Gags

de

Grâce à l’exigence de Frédéric Pajak, la collection «Les Cahiers dessinés» des éditions Buchet-Chastel a su, depuis un peu moins de dix ans, se créer une identité forte et devenir un incontournable pour tous les amateurs de dessin. Mêlant sans complexe dessinateurs «purs», auteurs de bandes dessinées et artistes reconnus expérimentant dans ce nouveau champ,[1] les beaux livres crème ont permis de redonner au dessin la noblesse qui lui sied, sans sombrer dans le pédantisme ou la légitimation à outrance.

Voir Mix & Remix arriver dans la collection m’a toutefois surpris. Bien sûr, il compte au nombre des meilleurs dessinateurs actuels, mais son dessin ne se place pas dans la même catégorie que la plupart de ses voisins de collection. S’il est très vif, il vise avant tout l’expression et choisit d’appuyer le gag. Il ne s’agit pas d’un dessin que l’on qualifierait de gracieux ou d’élégant mais d’efficace et juste. Grossier préjugé. Et si l’on ne regarde pas ce livre dans l’espoir de prendre une leçon de dessin, il s’inscrit parfaitement dans la collection. D’ailleurs, il semble bien que ses concepteurs y aient pensé : le titre est on ne peut plus clair et semble prévenir le lecteur. Mais loin de dévaloriser, l’ouvrage le titre assume la dimension humoristique, voire la revendique.

Il s’agit donc de gags, majoritairement des strips de quatre cases, même si l’on y trouve aussi quelques dessins pleine page. L’humour est incisif et se frotte à tout sans restriction : la politique bien sûr,[2] le couple, la télé, le quotidien, etc. Tout ce qui peut donner lieu à un rapport de force, tout ce qui peut permettre de souligner une contradiction passe sous son crayon. Mix & Remix a une véritable irrévérence mais ne sombre presque jamais dans la facilité, et quand il ne touche pas à un sujet piquant, il est tout simplement drôle.

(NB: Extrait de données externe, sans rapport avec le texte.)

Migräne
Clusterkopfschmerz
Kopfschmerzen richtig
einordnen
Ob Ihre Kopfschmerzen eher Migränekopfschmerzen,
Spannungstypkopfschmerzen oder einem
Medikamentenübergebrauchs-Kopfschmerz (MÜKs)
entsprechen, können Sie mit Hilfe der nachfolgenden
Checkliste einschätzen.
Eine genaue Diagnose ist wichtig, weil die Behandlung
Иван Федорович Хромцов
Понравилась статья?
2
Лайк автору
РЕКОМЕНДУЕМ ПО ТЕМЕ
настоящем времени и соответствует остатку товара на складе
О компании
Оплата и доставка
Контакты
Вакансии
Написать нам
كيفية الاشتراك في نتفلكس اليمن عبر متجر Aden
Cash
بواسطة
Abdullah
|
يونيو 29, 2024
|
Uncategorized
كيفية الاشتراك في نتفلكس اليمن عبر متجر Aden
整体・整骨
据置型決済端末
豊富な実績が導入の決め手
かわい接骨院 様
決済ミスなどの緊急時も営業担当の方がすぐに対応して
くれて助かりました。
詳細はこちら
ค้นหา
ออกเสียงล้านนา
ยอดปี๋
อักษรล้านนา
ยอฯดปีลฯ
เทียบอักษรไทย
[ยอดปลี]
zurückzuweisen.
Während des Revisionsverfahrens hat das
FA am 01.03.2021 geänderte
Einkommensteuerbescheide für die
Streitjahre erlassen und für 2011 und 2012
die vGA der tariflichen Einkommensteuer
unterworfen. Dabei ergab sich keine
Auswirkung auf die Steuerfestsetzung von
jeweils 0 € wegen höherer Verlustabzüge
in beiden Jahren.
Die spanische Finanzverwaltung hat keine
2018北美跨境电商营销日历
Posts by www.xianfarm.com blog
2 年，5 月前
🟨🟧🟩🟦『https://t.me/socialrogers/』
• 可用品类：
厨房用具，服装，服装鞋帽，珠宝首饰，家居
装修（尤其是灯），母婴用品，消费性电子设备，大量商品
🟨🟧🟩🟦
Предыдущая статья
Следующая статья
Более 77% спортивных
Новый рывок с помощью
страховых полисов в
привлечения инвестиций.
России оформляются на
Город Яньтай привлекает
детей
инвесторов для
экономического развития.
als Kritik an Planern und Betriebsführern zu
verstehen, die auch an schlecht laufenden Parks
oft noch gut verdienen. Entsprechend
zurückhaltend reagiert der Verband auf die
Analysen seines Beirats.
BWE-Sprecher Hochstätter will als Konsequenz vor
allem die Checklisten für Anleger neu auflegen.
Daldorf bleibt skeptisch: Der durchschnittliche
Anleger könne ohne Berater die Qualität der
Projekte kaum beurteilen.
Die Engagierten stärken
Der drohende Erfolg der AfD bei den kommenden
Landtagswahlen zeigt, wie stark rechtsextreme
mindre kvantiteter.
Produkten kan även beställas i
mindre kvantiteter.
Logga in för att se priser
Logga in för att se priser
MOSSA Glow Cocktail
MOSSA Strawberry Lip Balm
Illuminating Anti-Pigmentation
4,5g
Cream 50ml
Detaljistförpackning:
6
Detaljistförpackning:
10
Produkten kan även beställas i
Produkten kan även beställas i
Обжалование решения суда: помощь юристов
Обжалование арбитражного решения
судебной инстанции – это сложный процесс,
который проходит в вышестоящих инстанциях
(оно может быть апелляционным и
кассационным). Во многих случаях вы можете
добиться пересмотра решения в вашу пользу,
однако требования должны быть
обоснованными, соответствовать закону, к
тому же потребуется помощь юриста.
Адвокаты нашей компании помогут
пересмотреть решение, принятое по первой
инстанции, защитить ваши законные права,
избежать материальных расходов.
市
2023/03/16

Chez lui, le rire est naturel, et doit arriver toujours très vite, si bien que le format canonique du strip en quatre cases peut se révéler trop long. Parfois, on sent que le format devient contrainte, alors que deux ou trois images auraient été suffisantes. Mais heureusement, quand le sens peut jouer l’immédiateté, l’auteur se laisse le loisir du gag en une image, qui correspond mieux au tempérament de l’auteur.

Dans ce très beau livre où le bon goût est de mise, la surenchère est interdite, ce qui lui permet de parfaitement s’inscrire aux côtés des dessinateurs plus «magistraux» de la collection. Frédéric Pajak traite cet ouvrage de la manière la plus logique qui soit, sans chercher à justifier sa présence, comme une évidence : Mix & Remix est un grand nom du dessin, et tout amateur du genre doit connaître son travail.

Notes

  1. Comme Giaccometi, Cartier-Bresson ou Apollinaire, pour ne citer qu’eux.
  2. Ce n’est pas pour rien que le livre est préfacé par Siné.